CAPÍTULO DOS
LA MALDICIÓN DE LOS BASKERVILLE
-Traigo un manuscrito en el bolsillo -dijo el doctor james Mortimer.
-Lo he notado al entrar usted en la habitación -dijo Holmes.
-Es un manuscrito antiguo.
-Primera mitad del siglo XVIII, a no ser que se trate de una
falsificación.
-¿Cómo lo sabe?
-Los tres o cuatro centímetros que quedan al descubierto me han
permitido examinarlo mientras usted hablaba. Una persona que no esté en
condiciones de calcular la fecha de un documento con un margen de error de una
década, más o menos, no es un experto. Tal vez conozca usted mi modesta
monografía sobre el tema. Yo lo situaría hacia 1730.

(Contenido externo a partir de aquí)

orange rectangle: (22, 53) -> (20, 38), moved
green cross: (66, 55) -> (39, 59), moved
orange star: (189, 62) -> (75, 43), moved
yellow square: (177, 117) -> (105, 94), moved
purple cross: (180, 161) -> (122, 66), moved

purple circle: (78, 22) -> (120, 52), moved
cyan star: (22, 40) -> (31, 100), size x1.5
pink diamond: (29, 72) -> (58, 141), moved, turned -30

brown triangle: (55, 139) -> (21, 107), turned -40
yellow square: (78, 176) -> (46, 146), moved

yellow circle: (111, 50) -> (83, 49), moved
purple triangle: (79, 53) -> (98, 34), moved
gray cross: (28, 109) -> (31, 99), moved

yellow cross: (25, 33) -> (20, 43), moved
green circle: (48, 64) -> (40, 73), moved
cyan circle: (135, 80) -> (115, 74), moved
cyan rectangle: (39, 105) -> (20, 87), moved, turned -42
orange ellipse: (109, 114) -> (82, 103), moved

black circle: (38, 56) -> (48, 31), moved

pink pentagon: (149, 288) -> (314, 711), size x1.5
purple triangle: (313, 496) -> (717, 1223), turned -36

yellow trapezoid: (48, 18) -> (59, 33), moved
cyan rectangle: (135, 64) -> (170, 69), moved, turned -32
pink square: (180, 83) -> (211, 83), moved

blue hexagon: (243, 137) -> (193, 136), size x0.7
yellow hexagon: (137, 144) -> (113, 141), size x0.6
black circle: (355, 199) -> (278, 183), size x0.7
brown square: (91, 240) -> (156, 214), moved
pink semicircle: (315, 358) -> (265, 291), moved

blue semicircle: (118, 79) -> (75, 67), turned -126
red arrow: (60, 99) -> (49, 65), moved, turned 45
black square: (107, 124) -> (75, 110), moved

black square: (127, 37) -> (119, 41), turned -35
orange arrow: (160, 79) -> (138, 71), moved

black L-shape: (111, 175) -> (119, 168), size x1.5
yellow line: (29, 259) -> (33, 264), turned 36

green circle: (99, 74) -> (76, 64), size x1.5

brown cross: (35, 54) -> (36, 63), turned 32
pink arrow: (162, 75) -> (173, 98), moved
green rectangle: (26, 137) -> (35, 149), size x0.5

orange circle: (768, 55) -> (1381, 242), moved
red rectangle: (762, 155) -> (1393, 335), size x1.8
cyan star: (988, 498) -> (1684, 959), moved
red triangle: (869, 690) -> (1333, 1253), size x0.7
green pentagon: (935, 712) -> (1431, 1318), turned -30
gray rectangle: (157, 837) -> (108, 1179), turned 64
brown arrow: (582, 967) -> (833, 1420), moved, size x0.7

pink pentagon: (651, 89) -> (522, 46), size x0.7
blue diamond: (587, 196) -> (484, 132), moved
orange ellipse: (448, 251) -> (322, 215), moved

-La fecha exacta es 1742 -el doctor Mortimer sacó el manuscrito del
bolsillo interior de la levita-. Sir Charles Baskerville, cuya repentina y
trágica muerte hace unos tres meses causó tanto revuelo en Devonshire, confió a
mi cuidado este documento de su familia. Quizá deba explicar que yo era amigo
personal suyo además de su médico. Sir Charles, pese a ser un hombre resuelto,
perspicaz, práctico y tan poco imaginativo como yo, consideraba este documento
una cosa muy seria, y estaba preparado para que le sucediera lo que finalmente
puso fin a su vida.
Holmes extendió la mano para recibir el documento y lo alisó
colocándoselo sobre la rodilla.
-Fíjese usted, Watson, en el uso alternativo de la S larga y corta. Es
uno de los indicios que me han permitido calcular la fecha.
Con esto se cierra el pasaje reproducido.